Some people may also experience a falling sensation as they drift off to sleep. Sleep is light during this stage, and you can still be awakened easily. This light sleep stage lasts only 5 to 10 minutes. Typically, this stage represents only about 5% of the total sleep time.

Stage 2 (NREM2 or N2)

  • Conscious world fades away completely
  • Rapid brain activity called sleep spindles
  • Most sleep time spent in this stage
  • Accounts for 45-50% of total sleep time

Stage 2 (NREM2 or N2) is the first unequivocal stage of sleep, during which muscle activity decreases still further and conscious awareness of the outside world begins to fade completely. If any sounds are heard, the sleeper is not able to understand their content at this point.

The second sleep stage (N2) is a continuation of the slowing process begun in N1. Your heartbeat and breathing slow further, slow eye movements come to a complete halt, and your body temperature drops as it prepares to enter the deep sleep of Stage 3. The most notable features of N2 sleep are brief bursts of intense and rapid brain activity called sleep spindles.

Researchers have shown that sleep spindles clear a path for new learning. In their study, Matthew Walker and his colleagues at the University of Berkeley demonstrated that sleep spindles move fact-based memories from areas of limited storage to areas with greater capacity for information and long-term memories.

Because sleepers pass through this stage several times during the night, more time is spent in stage 2 sleep than in any other single stage, and it typically constitutes about 45%-50% of total sleep time for adults (or even more in young adults). 

Stage 2 sleep accounts for about 10 to 25 minutes per sleep cycle and occurs for longer durations in the second half of the night. That means if you cut your total sleep time short by even an hour or two, you may not be able to learn as much as you could on a solid seven to nine hours of sleep.

K-complexes also occur exclusively during N2 sleep. K-complexes are large brainwaves that are drastically different from the brain activity before and after them. They often occur in response to sounds or other disturbances in our environment while we sleep. Sleep experts believe that the combination of K-complexes and sleep spindles help you stay asleep and allow you to enter the deep sleep that follows N2.

Stage 3 (NREM3 or N3)

  • Also known as deep sleep or slow-wave sleep
  • Deepest sleep of the night 
  • Represents about 15-20% of total sleep time

Stage 3 (NREM3 or N3) is also known as deep or delta or slow-wave sleep (SWS), and during this period the sleeper is even less responsive to the outside environment, essentially cut off from the world and unaware of any sounds or other stimuli. This stage marks the deepest sleep of the night. Your heartbeat and breathing slow to their lowest levels during this stage. Brain activity is also slow, and you become much harder to arouse in N3.

This stage usually lasts 20 to 40 minutes and decreases in duration in successive sleep cycles. During N3, your body repairs and regrows tissue, builds muscle and bone, and strengthens the immune system. As a result, sufficient N3 sleep is necessary for you to feel refreshed in the morning.
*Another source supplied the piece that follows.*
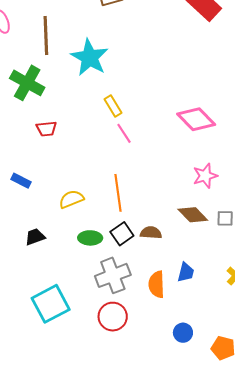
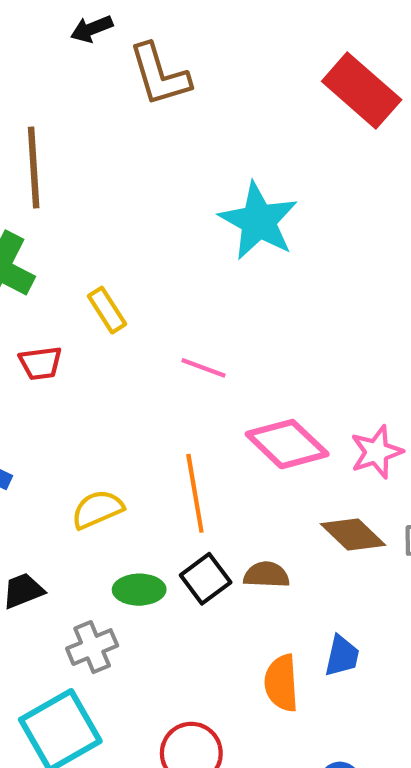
cyan star: (90, 58) -> (258, 221), moved
yellow rectangle: (113, 106) -> (107, 310), moved
pink diamond: (196, 119) -> (287, 444), moved
pink line: (124, 133) -> (204, 368), turned -35
gray cross: (113, 275) -> (92, 647), moved, size x0.7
People under 30 years old get in total about two hours of this deep sleep each night, but your time spent in N3 sleep decreases as you get older. After the age of 65, you may spend as little as 30 minutes per night in deep sleep.

Parasomnias like sleepwalking, sleep talking, and night terrors occur during this deepest sleep stage.

Dreaming and NREM Sleep

After we complete all three stages of NREM sleep, we briefly enter the lighter sleep of N2 before entering a period of rapid eye movement (REM) sleep. The most well-known characteristics of REM sleep are the quick eye movements under closed eyelids for which it is named and the presence of vivid and often memorable dreams.

Related: What is REM rebound?

For years sleep experts agreed that dreams occurred exclusively during REM sleep. Recent studies, however, have found that dreams do indeed occur during NREM sleep, although they appear to be slightly less frequent, tend to be less intense, and we usually don’t remember them.

These findings mark a revolution in our thinking about dreams, but many questions remain about why and how we dream as well as the many functions of our stages of sleep.